Restrictions remain in place and inside all of our hospitals you still need to wear a mask, wash your hands and follow social distancing. Please see information for visitors > before you plan on visiting.
We have therefore introduced a number of measures to help delay the spread of the virus and maintain essential health services for those that will continue to need them during these unprecedented times.
Maintaining patient safety is a priority and changes may be necessary as the situation evolves. For example, your specialist teams may encourage phone consultation rather than seeing you in person, to minimise any risk to you.
Stay up to date with the latest guidance:
In order to minimise crowding, we ask you to travel alone to the hospital if you’re able, in line with national social distancing advice.
If you have anyone coming with you when you have your treatment, they should wait outside the hospital. This helps us minimise further risk to you and other patients.

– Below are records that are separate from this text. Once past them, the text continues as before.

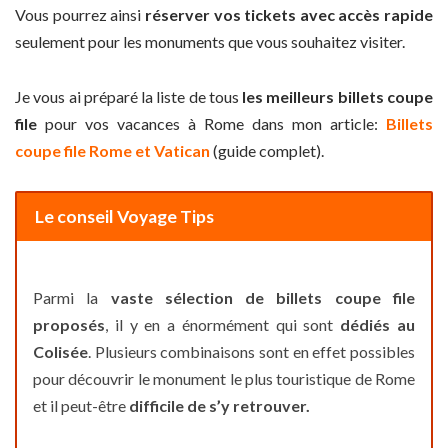
Vous pourrez ainsi
réserver vos tickets avec accès rapide
seulement pour les monuments que vous souhaitez visiter.
Je vous ai préparé la liste de tous
les meilleurs billets coupe
file
pour vos vacances à Rome dans mon article:
Billets
coupe file Rome et Vatican
(guide complet).
Le conseil Voyage Tips
Parmi la
vaste sélection de billets coupe file
proposés
, il y en a énormément qui sont
dédiés au
Colisée
. Plusieurs combinaisons sont en effet possibles
pour découvrir le monument le plus touristique de Rome
et il peut-être
difficile de s’y retrouver.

We appreciate this is a difficult time so if you have any concerns, please speak to the nurse in charge on the day of your appointment.
Most people make a full recovery after cancer treatment and their immune system either recovers fully or is not affected. But the type of cancer and the treatment you have had may increase your risk from coronavirus.
If you are taking hormone tablets or injections for cancer, you are at no more risk of contracting coronavirus. You should continue your medication and take the appropriate hand washing and social distancing measures.
If you care for someone with cancer or receiving cancer treatment, you should follow social distancing measures and take extra care to protect them from coronavirus.
If you have symptoms of coronavirus and you live with someone with cancer, you should try to arrange for them to stay with family or friends for 14 days while you self-isolate.